First, lawmakers voted 46 to 52 to block an amendment authored by Sen. Mike Johanns (R-Neb.), and supported by NSBA and SBAM, that would have fully repealed the 1099 reporting provision, and would have made more people exempt from having to buy health insurance by lowering the affordability exemption for the individual mandate.
Senators also managed to block the Democratic alternative sponsored by Sen. Bill Nelson (D-Fla.) that would have increased the threshold from $600 to $5,000 and exempted businesses with 25 or fewer employees from the new reporting requirement. Nelson’s amendment failed by a vote of 56 to 42, four votes short of the 60 needed to cut off debate.
For now the 1099 reporting requirements remain. However, there is expected to be more activity on this issue in the next couple of weeks. We will keep you posted.
As for the jobs bill, the Senate passed it on a 61-38 vote and the House is expected to take it up next week.
The bill includes the following provisions:
Small Business Lending Fund
The legislation establishes a $30 billion fund for small- and medium-sized banks with strong incentives to increase small-business lending. Contrary to opponents claims, this fund is not a bailout or TARP 2.0 as community banks must pass a stress test in order to participate.
SBA Lending Provisions
The bill extends the 90 percent guarantee on 7(a) loans and the elimination of the borrower fees on both 7(a) and 504 loans that was initially passed under the stimulus bill back in 2009.

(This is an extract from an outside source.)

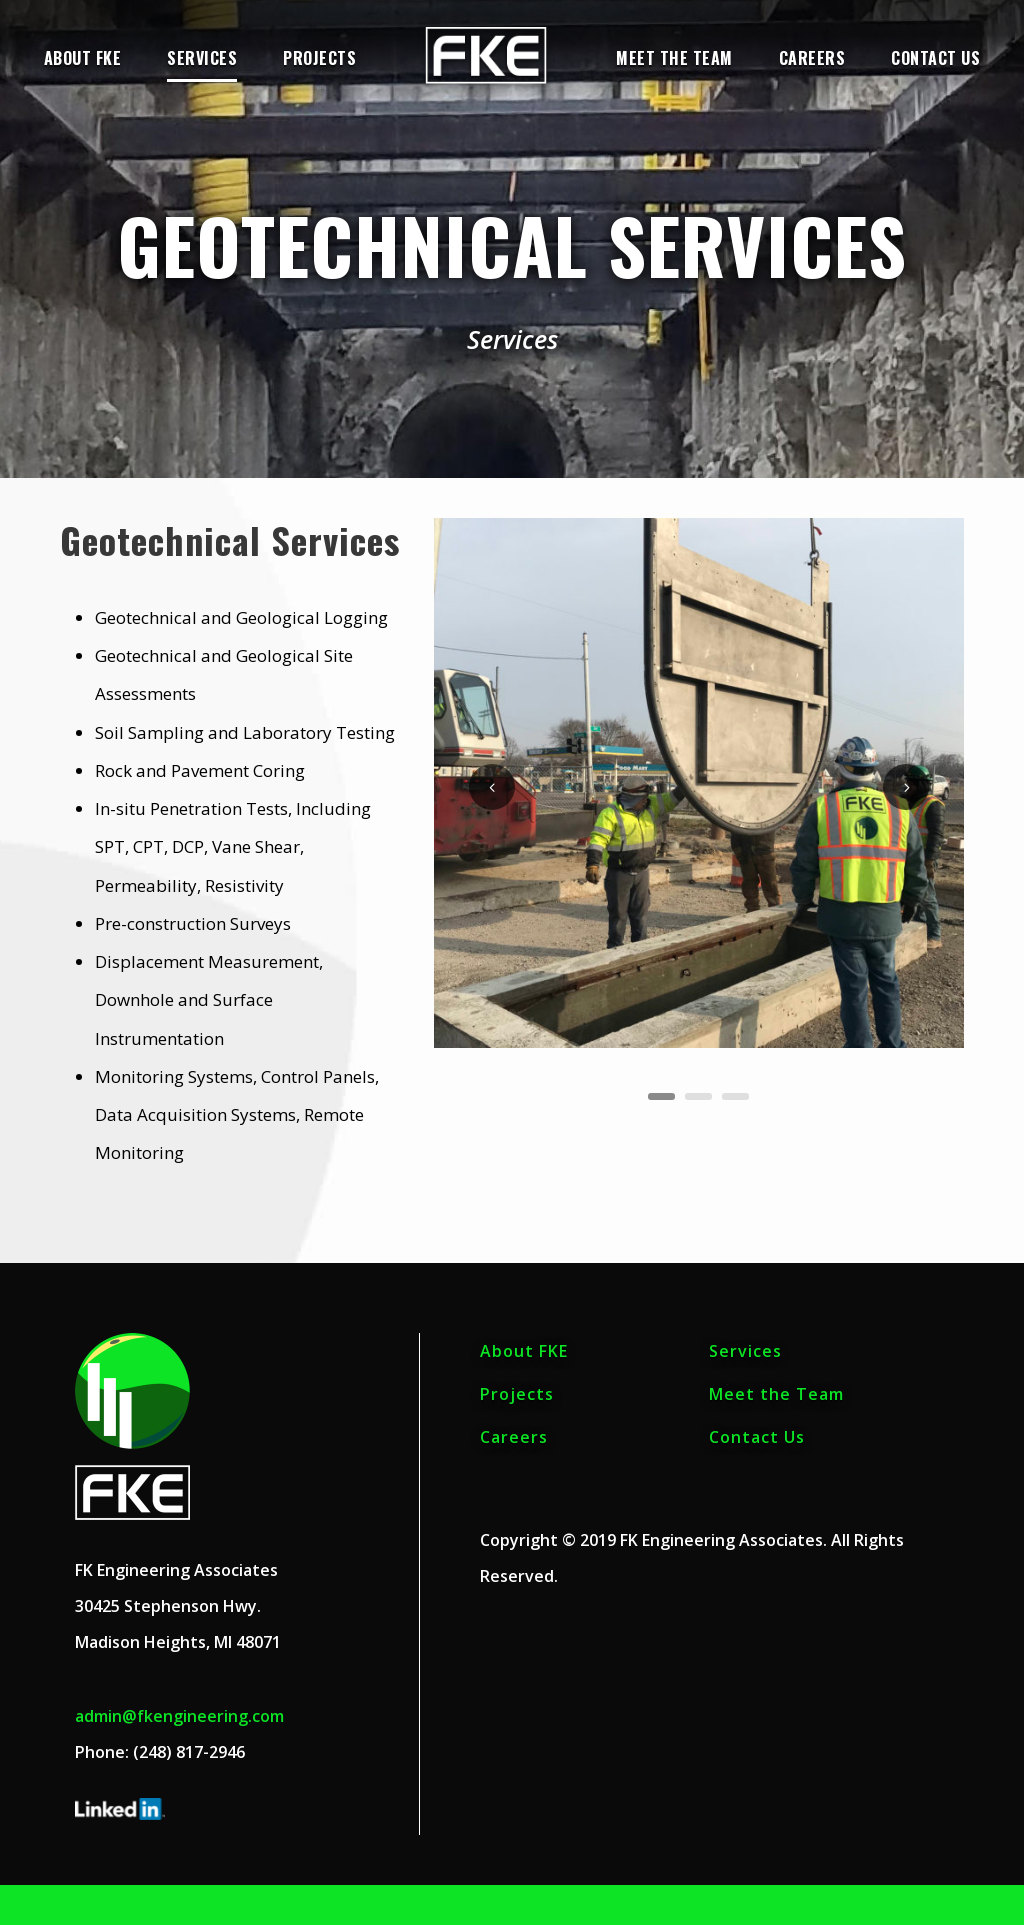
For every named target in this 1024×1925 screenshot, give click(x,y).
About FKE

Since these provisions expired at the end of May, there has been a dramatic decline in SBA lending – in June, the SBA approved just $647 million in lending. This is down two-thirds from the $1.9 billion it approved in May. This has resulted in a lengthy queue where small businesses are waiting to see if additional funds come through.
Today, only 59 percent of small businesses are able to obtain adequate financing for their business, down from 78 percent in August 2008, according to the NSBA Mid-Year Economic Report. This has huge implications on job creation – since 1993, when NSBA began asking these questions, there has been a direct correlation between access to capital and job growth—when capital flows more freely, small businesses add new jobs.
The bill also increases 7(a) loans from $2 million to $5 million, 504 loans from $1.5 million to $5.5 million, and microloans from $35,000 to $50,000
Self-Employment Tax on Health Care
The language includes a one-year (2010) deduction from self-employment taxes on the full cost of health insurance. Currently, self-employed individuals are prohibited from deducting health insurance from their self-employment taxes, resulting in an additional 15.3 percent tax that nobody else pays.
Section 179 Expensing
The bill will increase Sec. 179 expensing to $500,000 in 2010 and 2011—doubling the current limit, and raises the phase-out threshold to $2 million, up from $800,000.
The provision will restore through 2010 the 50 percent allowable depreciation on capital investments.
Both gubernatorial candidates have begun television ads to kick-off the general election component of the 2010 campaign. Latest polling indicates that Rick Snyder leads over Mayor Virg Bernero by 20 points or more.
The ads that are currently airing reflect this deficit in the polls. As Bernero tries to catch up, he is attacking Snyder’s business record. Snyder on the other hand is airing positive messages about himself and what he will do for the state.